Because no nuclear weapons have been built since 1988 and none are planned, the duties of five of these GOCOs changed. Neither Rocky Flats nor Y-12 is now involved in weapons work. Three other labs still conduct research on nuclear devices but have branched out into other scientific fields and weapons research. Lawrence Livermore, for example, conducted the advanced research on submarine-detecting radar devices that became the target of alleged Chinese espionage.13 Pantex, which once assembled the bombs, now does necessary maintenance work on existing nuclear weapons and disassembles other atomic weapons as part of the shrinkage of the U.S. nuclear arsenal. Kansas City still manufactures bomb parts, but only as replacements in existing weapons, which may have deteriorated through age.

How the Labs Are Funded

With no bombs to build, funding for the weapons program decreased throughout the early and mid-1990s. That trend has since been reversed, and lab spending is scheduled to increase each year between FY 1998 and FY 2000.

Of the DOE's estimated spending of $15.5 billion for FY 1999, $12.4 billion (or 80 percent) of the department's budget is for "Atomic energy defense activities." Of this amount, $4.4 billion is for "weapons activities" at the labs, while another $4.3 billion is for the environmental remediation of former weapons production sites, including the labs.

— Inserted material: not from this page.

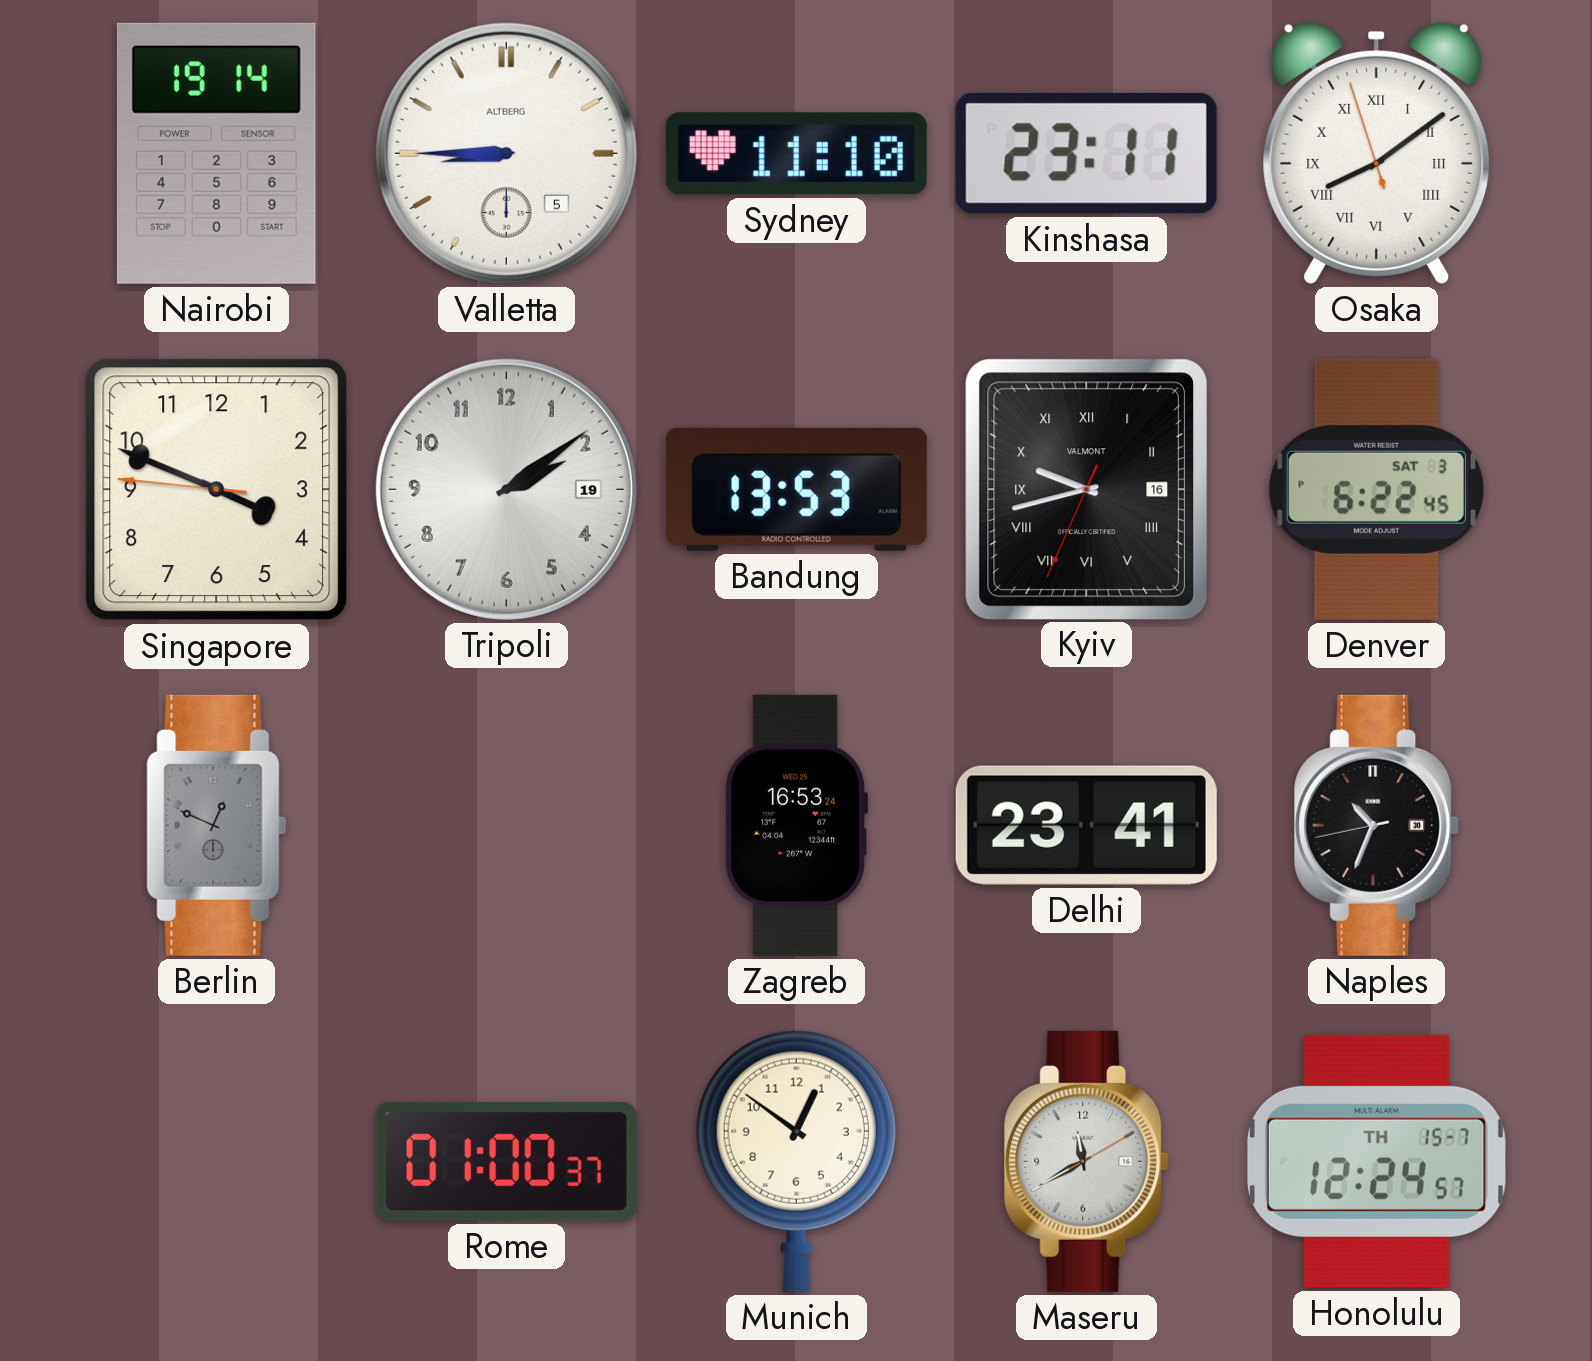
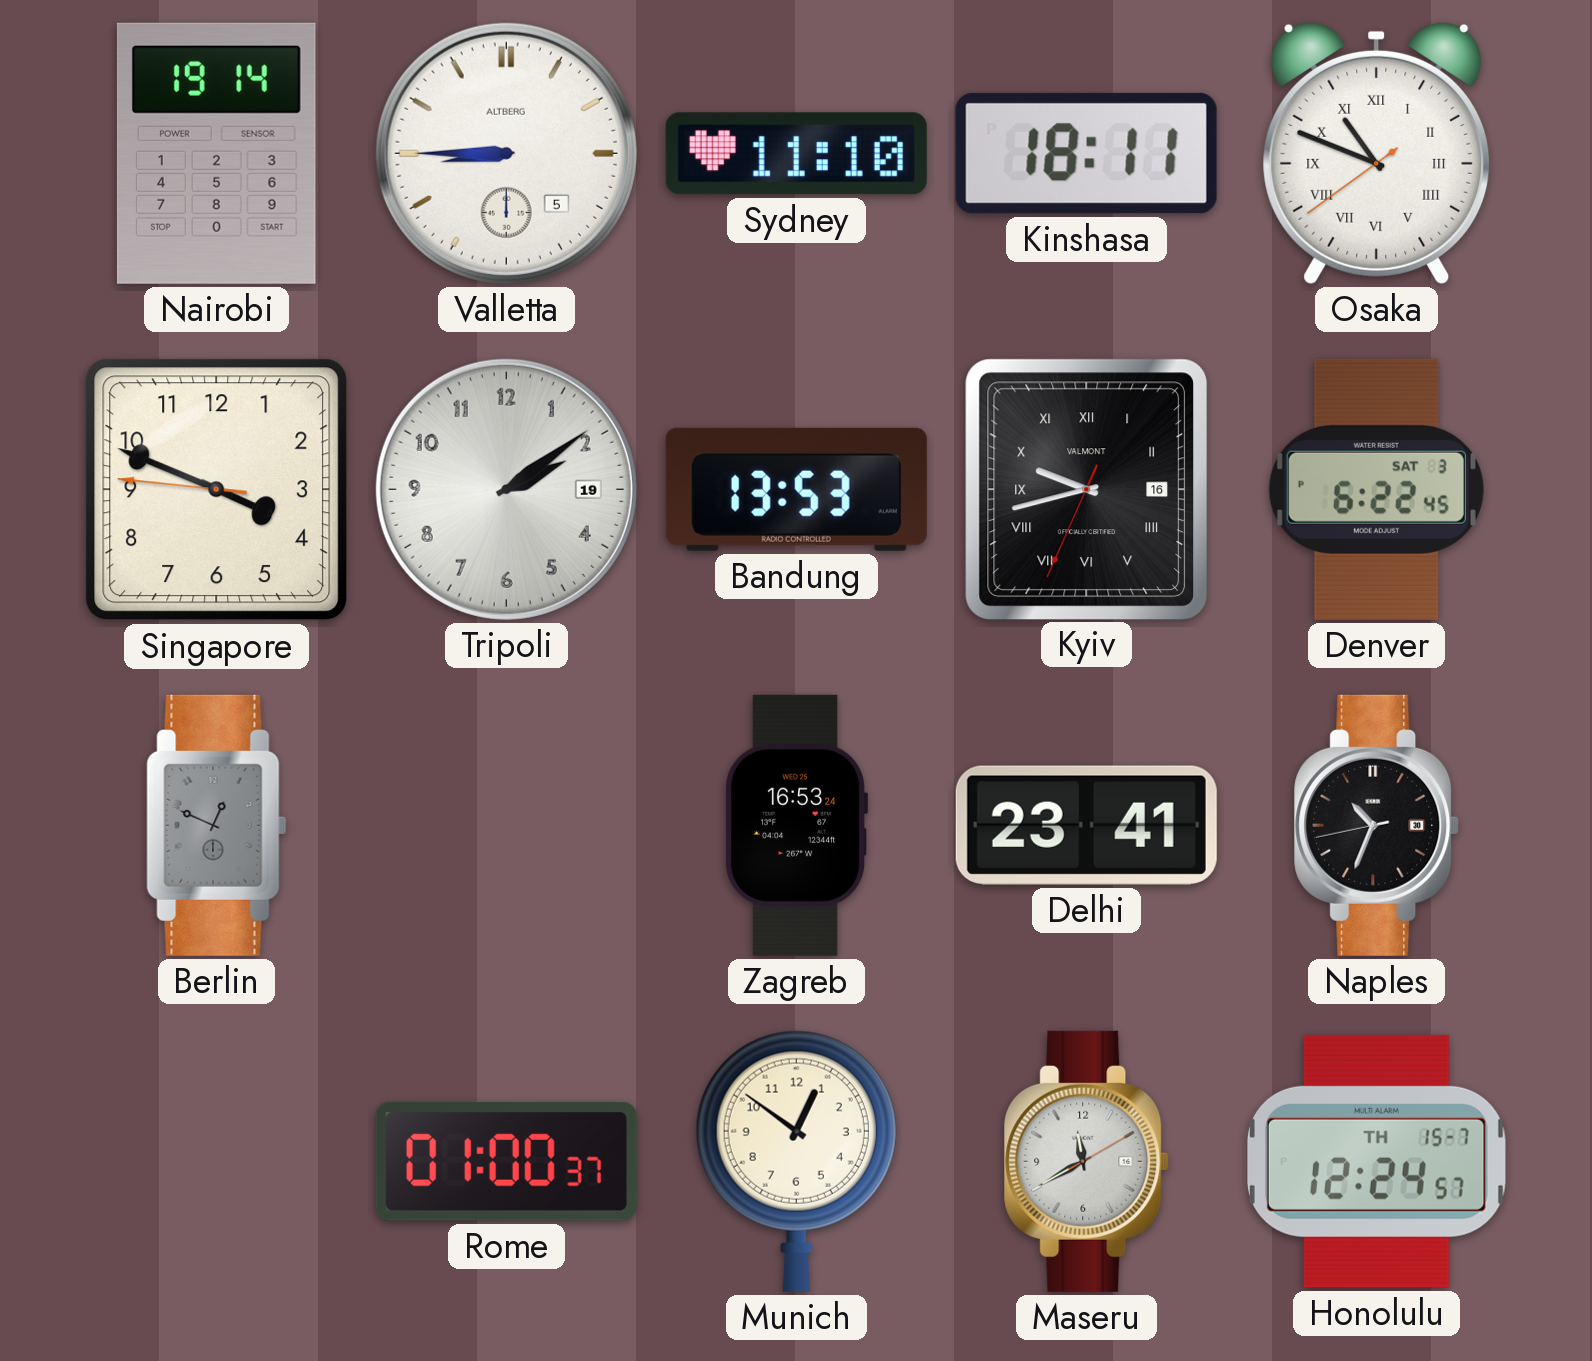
Kinshasa: 23:11 -> 18:11
Osaka: 8:08 -> 10:48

The remaining amount, less than $4 billion, is spread among a variety of smaller defense-related activities. Only three-fourths of $1 billion from the Department of Energy's budget, or less than 5 percent of its total budget, will go to programs defined as "energy supply."14

Because the labs are not formally part of the government and are operated by private contractors, neither the President's budget nor the congressional appropriations bills include any specific reference to lab funding. Rather, a lump sum--$4.4 billion in FY 1999--is appropriated by Congress to the Department of Energy for "Weapons Activities." In turn, the DOE, nominally at its discretion, reallocates these funds to a variety of research, development, and weapons-related projects that are performed by the 17 national labs and six related entities that work under contract to the department. Of this lump sum, $3.2 billion, or 73 percent of the total, goes to the five facilities described above as the bomb factory. On a regional basis, about three-quarters of the bomb factory money is spent in facilities located in New Mexico.

A look at two of the DOE's contract labs illustrates their differences in focus. Oak Ridge National Laboratory was established in Tennessee in 1942 to assist in the development of the first atomic bomb and through the 1960s was an important component of the nuclear weapons programs. It currently employs 4,453 workers under a budget of nearly half a billion dollars from all sources, including the DOE. In recent years, Oak Ridge has shifted increasingly toward civilian programs, and defense programs account for just 7 percent of the $385 million it received from the DOE in FY 1998.15

In contrast, the Sandia National Laboratory in Albuquerque, New Mexico, employs a work force of 7,374 and operates with a budget of nearly $1.3 billion from all sources. Of this amount, about $1 billion is from the DOE, and 82 percent of that allocation, or $822 million, is for national defense purposes. At Los Alamos, with 6,900 workers, the percentage of weapons work is 69 percent, while the same share accounted for the defense work of the 7,300 employees at Lawrence Livermore.